15: Food, Housing, and Employment in Rome
Food, shelter, and a livelihood are three of the most basic needs for people everywhere. In this lecture, Professor Aldrete surveys what Romans ate, where they lived, what their homes were like, and what they did for a living. While the upper classes did not work, farming and skilled trades were important jobs throughout the republic.
16: The Gracchi Attempt Reform
By 133 B.C.E., Roman society was beginning to unravel. Veterans who had lost their fortunes in war, farmers who had lost their land, and neighboring citizens who had been conquered were all disgruntled. Meanwhile, factionalism was starting to emerge within the Roman government. See how these tensions began to wear away at the republic and how an attempted reform came not from the disenfranchised, but from one of the most privileged Roman families.
17: Gaius Marius the Novus Homo
The late Roman republic was characterized by feuding aristocrats vying for power within the government. Meet Gaius Marius, an Italian warlord who went against the conventional mores and was elected 7 times as a consul. Follow his military exploits in Northern Africa and his rise to power within the republic.
18: Sulla the Dictator and the Social War
Cracks continued to appear in Roman civilization, as the Social War broke out over citizenship and leaders continued to vie for power. Among these leaders was Lucius Cornelius Sulla, who used his military laurels to march into Rome and set himself up as a temporary dictator.
19: The Era of Pompey the Great
Continue your survey of late republic military leaders. In this lecture, you’ll find out about the life of Pompey the Great, who achieved fame and glory as a young man with ambitions as large as Alexander the Great’s.
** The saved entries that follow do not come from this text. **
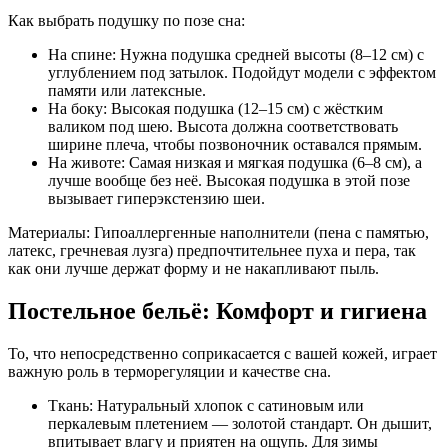
Как выбрать подушку по позе сна:
На спине: Нужна подушка средней высоты (8–12 см) с
углублением под затылок. Подойдут модели с эффектом
памяти или латексные.
На боку: Высокая подушка (12–15 см) с жёстким
валиком под шею. Высота должна соответствовать
ширине плеча, чтобы позвоночник оставался прямым.
На животе: Самая низкая и мягкая подушка (6–8 см), а
лучше вообще без неё. Высокая подушка в этой позе
вызывает гиперэкстензию шеи.
Материалы: Гипоаллергенные наполнители (пена с памятью,
латекс, гречневая лузга) предпочтительнее пуха и пера, так
как они лучше держат форму и не накапливают пыль.
Постельное бельё: Комфорт и гигиена
То, что непосредственно соприкасается с вашей кожей, играет
важную роль в терморегуляции и качестве сна.
Ткань: Натуральный хлопок с сатиновым или
перкалевым плетением — золотой стандарт. Он дышит,
впитывает влагу и приятен на ощупь. Для зимы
Trace the events of the first century B.C.E., including the slave revolt of Spartacus.
20: The Rise of Julius Caesar
The beginning of the end of the Roman Republic starts with the rise of Julius Caesar. After setting the stage with Caesar’s early career, Professor Aldrete explores the dramatic events that led to Caesar’s election to the senate as well as his legislative and military victories. Tensions within Roman leadership were high.
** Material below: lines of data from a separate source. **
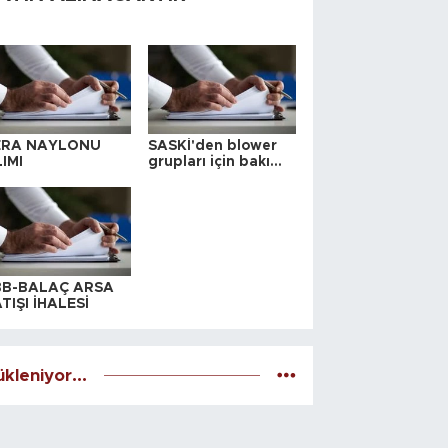
ERA NAYLONU
SASKİ'den blower
IMI
grupları için bakım
ihalesi
BB-BALAÇ ARSA
TIŞI İHALESİ
kleniyor...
21: Civil War and the Assassination of Caesar
The late republic tensions reached a conflagration the moment Caesar crossed the Rubicon River and led his army toward Rome. Follow the end of his astonishing career, from his exploits in Spain to his war with Egypt to his eventual assassination. Meet Mark Antony and the other conspirators.
22: Cicero and the Art of Roman Oratory
Before witnessing the denouement of the Roman Republic, pause for a moment to reflect on Roman oratory—an art best practiced by the senator and writer Cicero. Cicero’s insights into rhetorical strategy and human nature continue to influence us today—and in his day allowed him to play the role of peacekeeper after Caesar’s murder.
23: Octavian, Antony, and Cleopatra
Following Caesar’s assassination, there was a power vacuum in Rome. Caesar’s heir Octavian eventually took power, while Caesar’s general Mark Antony fled to his lover, Cleopatra. Trace the events from Octavian’s rise to Rome’s war with Egypt and the suicides of Mark Antony and Cleopatra.
24: Why the Roman Republic Collapsed
The course opened with a simple question: “How did Rome become so powerful?” It closes with an equally simple—if equally unanswerable—question: “Why did the Roman Republic collapse?” In this final lecture, Professor Aldrete offers several leading theories, including the possibility that the republic was a victim of its own success.